1 Conceptual Understanding [20 pts]
a. [5 pts] You’ve just arranged flowers in a clear vase. After you filled the vase with water,
you noticed that the flower stems appear broken at the water line. Using physics, explain
why the flower stems no longer look like straight lines even though you carefully selected
the flowers so that all of them had perfectly straight stems. Is there a way to predict
how the flower stems appear in the glass of water? If so, write down any relevant
equations and state any information that you would need to know about the system in
order to predict the appearance of the flower stems. Be sure to label any variables or
equations that you use.
The stems appear bent because the water and the air have different indices of refraction
(nwater, nair). If we know the angle at which the flowers enter the water, we can use
Snell’s law (n1,λ sin θ1 = n2,λ sin θ2) to predict the degree of apparent bending.
b. [7 pts] In class, we learned a formula for the change in specific intensity accounting
for both absorption and emission. Write down that equation and explain each variable.
Label the term(s) corresponding to absorption and emission. Do the absorption and
emission components look symmetric? If not, explain why. As part of your answer,
define absorption and emission.
The formula is dIλ = −κλρIλds + jλρds. The first term corresponds to absorption,
which is the removal of light from the beam, and the second term corresponds to
emission, which is the addition of light to the beam. The components are:
• κλ: absorption coefficient
• ρ: gas density
• Iλ: intensity
• ds: path length
• jλ: emission coefficient
No, the components are not symmetric. The absorption term contains Iλ and the
emission term does not. The reason why Iλ appears in the absorption term is that you
8
can only absorb light that is present in the beam. In contrast, the level of emission
does not depend on the amount of light already in the beam.
c. [8 pts] You friends made slides showing spectra of different types of stars, but they
forgot to add labels. Looking at the spectra, you notice that the spectrum of Star 1
contains strong Balmer lines; the spectrum of Star 2 contains weaker Balmer lines and
strong Ca II H and K lines; the spectrum of Star 3 reveals molecular absorption by
TiO; and the spectrum of Star 4 contains the same lines as the spectrum of Star 2, but
the spectral lines are much narrower. Your friends say that they included spectra of an
A3 III star, a G2 V star, a G4 III star, and an M3 V star. Match the spectra to the
stellar classifications and explain your reasoning. As part of your answer, explain the
nomenclature used to classify each star (i.e., what is meant by “A3” and “III” in “A3
III”?) and rank the stars in order of decreasing temperature.
The correct answers are:
• Star 1: A3 III because Balmer lines peak near A0
• Star 2: G2 V because the Sun has strong Ca II H & K lines
• Star 3: M3 V because M dwarfs are cool enough that molecular features are
present
• Star 4: G4 III because giant stars have lower surface gravities than dwarf stars.

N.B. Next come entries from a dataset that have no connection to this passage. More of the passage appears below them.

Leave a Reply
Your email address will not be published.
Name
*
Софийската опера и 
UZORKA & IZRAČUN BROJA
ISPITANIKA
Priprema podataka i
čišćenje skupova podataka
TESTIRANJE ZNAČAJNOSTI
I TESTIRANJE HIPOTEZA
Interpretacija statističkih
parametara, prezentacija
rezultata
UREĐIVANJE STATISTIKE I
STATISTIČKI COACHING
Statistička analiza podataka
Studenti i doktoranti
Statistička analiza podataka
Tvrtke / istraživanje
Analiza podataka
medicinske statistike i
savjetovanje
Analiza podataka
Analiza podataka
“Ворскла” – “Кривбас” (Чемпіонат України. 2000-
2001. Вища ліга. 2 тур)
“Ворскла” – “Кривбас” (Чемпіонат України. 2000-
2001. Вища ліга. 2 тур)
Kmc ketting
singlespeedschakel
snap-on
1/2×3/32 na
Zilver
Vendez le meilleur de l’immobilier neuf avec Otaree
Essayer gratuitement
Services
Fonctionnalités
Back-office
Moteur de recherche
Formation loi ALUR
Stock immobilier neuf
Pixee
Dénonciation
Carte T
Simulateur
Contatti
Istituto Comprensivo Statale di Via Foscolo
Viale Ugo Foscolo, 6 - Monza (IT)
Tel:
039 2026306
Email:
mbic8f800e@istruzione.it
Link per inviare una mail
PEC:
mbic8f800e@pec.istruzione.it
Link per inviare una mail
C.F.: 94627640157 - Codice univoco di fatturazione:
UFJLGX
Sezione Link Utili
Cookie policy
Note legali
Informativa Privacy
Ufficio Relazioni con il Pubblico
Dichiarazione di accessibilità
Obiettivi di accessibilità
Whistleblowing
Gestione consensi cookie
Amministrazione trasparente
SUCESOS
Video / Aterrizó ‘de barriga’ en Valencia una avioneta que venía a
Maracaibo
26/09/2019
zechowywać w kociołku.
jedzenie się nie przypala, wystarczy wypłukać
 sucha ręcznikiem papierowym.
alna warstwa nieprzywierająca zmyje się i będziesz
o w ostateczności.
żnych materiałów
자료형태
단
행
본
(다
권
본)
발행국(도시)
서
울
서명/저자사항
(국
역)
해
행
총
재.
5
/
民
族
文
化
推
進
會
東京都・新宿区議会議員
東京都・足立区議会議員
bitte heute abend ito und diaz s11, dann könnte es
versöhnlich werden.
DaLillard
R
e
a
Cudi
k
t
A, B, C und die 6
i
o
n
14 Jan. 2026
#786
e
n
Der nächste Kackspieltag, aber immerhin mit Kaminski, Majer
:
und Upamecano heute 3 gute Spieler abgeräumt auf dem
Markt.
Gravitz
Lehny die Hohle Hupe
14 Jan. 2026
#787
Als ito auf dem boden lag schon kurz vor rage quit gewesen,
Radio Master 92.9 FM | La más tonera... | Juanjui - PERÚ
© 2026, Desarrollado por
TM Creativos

High surface gravities lead to broader spectral lines.
The first part of the nomenclature (e.g., “A3”) refers to the spectral type, which
indicates the temperature. The second part (e.g., “III”) refers to the luminosity class,
which corresponds to surface gravity.
In order of decreasing temperature, the correct order is Star 1, Star 2, Star 4, Star 3.
9
2 Telescopes [20 pts]
For this problem, you will consider a telescope that has a primary mirror with a diameter of
4 m and a focal ratio f/2.7.
a. [5 pts] What is chromatic aberration? Will you need to worry about it when acquiring
data with this telescope? Why or why not?
Chromatic aberration is an image distortion that occurs because lenses focus light
of different colors at different positions. This problem occurs because the index of
refraction depends on wavelength and therefore the focal length of a lens is different
for different colors of light. The telescope considered in Problem 2 has mirrors rather
than lenses, so you do not need to worry about chromatic aberration. Chromatic
aberration is an issue for refracting telescopes but not for reflecting telescopes.
b. [4 pts] What is the focal length of this telescope? State your answer in meters.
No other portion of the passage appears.